KA: How have you approached creating and selecting the works to include in your show at Alice Amati?
SSR: All the sculptures are continuities of a series of pieces that are part of the same installation that I have been building for about five years: There are bodies tired from the journey seeking to root. The pieces presented were created specifically for this exhibition, revisiting sculptures that materialise conversations between the artisanal and the industrial – for example, They ask to stay (Ghosts),where representations of bananas hug each other inside a mesh of woven glass beads that are normally plastic and standard in form.
Or in What hides the city in a hug? (Ghost), each teardrop pattern of the “metal” plate is cut one by one in cardboard. And the only mat in the exhibition is a reproduction of a hand-woven estera: the handmade gesture becomes reproducible and loses its aura through the cast. In the exhibition all the sculptures are identifiable objects but they have been represented, reproduced with other materials and specific gestures of construction so they can tell a story, often about displacement.

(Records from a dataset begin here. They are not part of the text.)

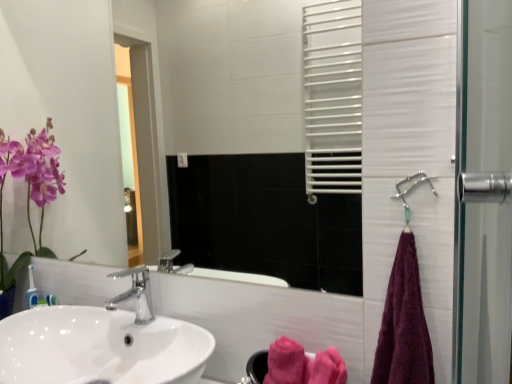 Describe the element at coordinates (247, 147) in the screenshot. The image size is (512, 384). I see `white glossy mirror at upper center` at that location.

The width and height of the screenshot is (512, 384). What are the coordinates of `purple cotton towel at right, which appears as the first bath towel when viewed from the right` in the screenshot? It's located at (404, 324).

Locate an element on the screen. polished chrome faucet at center is located at coordinates (135, 294).

Considering the points (225, 219) and (141, 367), which point is in front, point (225, 219) or point (141, 367)?

The point (141, 367) is more forward.

From the image's perspective, does white glossy mirror at upper center appear lower than white glossy sink at lower left?

No, from the image's perspective, white glossy mirror at upper center is not beneath white glossy sink at lower left.

Could white glossy sink at lower left be considered to be inside white glossy mirror at upper center?

No, white glossy sink at lower left is not surrounded by white glossy mirror at upper center.

In terms of size, does white glossy mirror at upper center appear bigger or smaller than white glossy sink at lower left?

white glossy mirror at upper center is smaller than white glossy sink at lower left.

Considering the sizes of white glossy sink at lower left and white glossy mirror at upper center in the image, is white glossy sink at lower left wider or thinner than white glossy mirror at upper center?

In the image, white glossy sink at lower left appears to be wider than white glossy mirror at upper center.

Is white glossy sink at lower left facing towards white glossy mirror at upper center?

No, white glossy sink at lower left is not turned towards white glossy mirror at upper center.

Considering the relative positions of white glossy sink at lower left and white glossy mirror at upper center in the image provided, is white glossy sink at lower left behind white glossy mirror at upper center?

No, it is in front of white glossy mirror at upper center.

Is pink fluffy bath towel at lower center, which is the first bath towel in left-to-right order, facing away from white glossy sink at lower left?

No.

Who is smaller, pink fluffy bath towel at lower center, which is the first bath towel in left-to-right order, or white glossy sink at lower left?

pink fluffy bath towel at lower center, which is the first bath towel in left-to-right order, is smaller.

Could you measure the distance between pink fluffy bath towel at lower center, the 1th bath towel when ordered from back to front, and white glossy sink at lower left?

A distance of 17.06 inches exists between pink fluffy bath towel at lower center, the 1th bath towel when ordered from back to front, and white glossy sink at lower left.

I want to click on sink that is on the left side of pink fluffy bath towel at lower center, positioned as the second bath towel in right-to-left order, so click(100, 346).

In the image, is white glossy sink at lower left positioned in front of or behind pink fluffy bath towel at lower center, positioned as the 2th bath towel in front-to-back order?

Visually, white glossy sink at lower left is located in front of pink fluffy bath towel at lower center, positioned as the 2th bath towel in front-to-back order.

Between white glossy sink at lower left and pink fluffy bath towel at lower center, positioned as the second bath towel in right-to-left order, which one has smaller width?

With smaller width is pink fluffy bath towel at lower center, positioned as the second bath towel in right-to-left order.

Which is nearer, (42, 349) or (269, 377)?

Clearly, point (42, 349) is more distant from the camera than point (269, 377).

Is white glossy sink at lower left at the left side of polished chrome faucet at center?

Yes, white glossy sink at lower left is to the left of polished chrome faucet at center.

The height and width of the screenshot is (384, 512). I want to click on sink below the polished chrome faucet at center (from the image's perspective), so click(100, 346).

From a real-world perspective, is white glossy sink at lower left physically located above or below polished chrome faucet at center?

Clearly, from a real-world perspective, white glossy sink at lower left is below polished chrome faucet at center.

Does point (191, 343) lie in front of point (145, 312)?

Yes.

Is metallic silver shower at right not close to pink fluffy bath towel at lower center, which is the first bath towel in left-to-right order?

metallic silver shower at right is actually quite close to pink fluffy bath towel at lower center, which is the first bath towel in left-to-right order.

Which is more to the right, metallic silver shower at right or pink fluffy bath towel at lower center, positioned as the 2th bath towel in front-to-back order?

Positioned to the right is metallic silver shower at right.

How many degrees apart are the facing directions of metallic silver shower at right and pink fluffy bath towel at lower center, the 1th bath towel when ordered from back to front?

There is a 2.1-degree angle between the facing directions of metallic silver shower at right and pink fluffy bath towel at lower center, the 1th bath towel when ordered from back to front.

From the image's perspective, starting from the white glossy sink at lower left, which bath towel is the 2nd one above? Please provide its 2D coordinates.

[(404, 324)]

From the image's perspective, is white glossy sink at lower left over purple cotton towel at right, which appears as the first bath towel when viewed from the right?

No, from the image's perspective, white glossy sink at lower left is not on top of purple cotton towel at right, which appears as the first bath towel when viewed from the right.

Is purple cotton towel at right, placed as the 1th bath towel when sorted from front to back, completely or partially inside white glossy sink at lower left?

Definitely not — purple cotton towel at right, placed as the 1th bath towel when sorted from front to back, is not inside white glossy sink at lower left.

In the scene shown: Who is more distant, white glossy sink at lower left or purple cotton towel at right, which appears as the first bath towel when viewed from the right?

purple cotton towel at right, which appears as the first bath towel when viewed from the right, is further away from the camera.

You are a GUI agent. You are given a task and a screenshot of the screen. Output one action in this format:
    pyautogui.click(x=<x>, y=<y>)
    Task: Click on the sink lying on the left of white glossy mirror at upper center
    
    Given the screenshot: What is the action you would take?
    click(x=100, y=346)

Find the location of a particular element. sink below the white glossy mirror at upper center (from a real-world perspective) is located at coordinates (100, 346).

When comparing their distances from white glossy sink at lower left, does metallic silver shower at right or white glossy mirror at upper center seem closer?

metallic silver shower at right is closer to white glossy sink at lower left.

Considering their positions, is metallic silver shower at right positioned closer to white glossy mirror at upper center than pink fluffy bath towel at lower center, positioned as the 2th bath towel in front-to-back order?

KA: What is the thinking behind the show’s title?
SSR: The title comes from a song: Sabor a mí by Álvaro Carrillo Alarcón. Using a fragment of this song came from a conversation I had with my romantic partner on a plane. I was telling him that I wanted the exhibition in London to be a weaving of ghost sculptures. That meant, I wanted there to be new pieces but that they represent series of sculptures that I have been building in the last few years.
I wanted them to appear in other forms, with different scales – ghosts of other sculptures. To which he responded with the synonym he found, “flavours,” and remembered the famous song by Carrillo Alarcón … After mutating, moving, my anthropomorphic sculptures keep in their mouths the flavour of their origins.
KA: Among other influences, your practice draws from languages of architecture — could you expand on this interest?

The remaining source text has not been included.